▶ _THE PROBLEM_: Among the entries, how many lines carry the string "isiklik"? Give the number and nothing else.

▶ _Collected data_:

━━━━━━

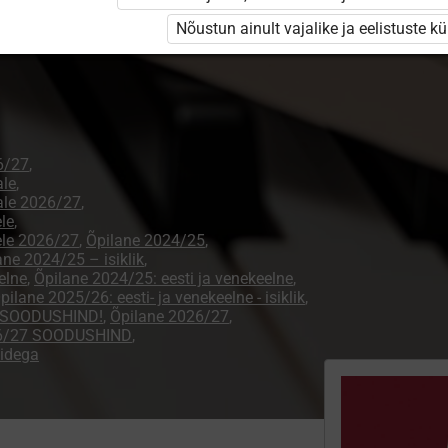
Nõustun ainult vajalike ja eelistuste k
6/27
,
ale
,
ale 2026/27
,
le
,
ele 2026/27
,
Õpilane 2024/25
,
ane 2024/25 – isiklik
,
elne
,
Õpilane 2024/25: eesti ja venekeelne
,
pilane 2025/26: eesti- ja venekeelne - isiklik
,
 - SOODUSHIND!
,
Õpilane 2026/27
,
26/27 SOODUSHIND
,
didega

━━━━━━

▶ _OUTPUT OF THE EXERCISE_: 2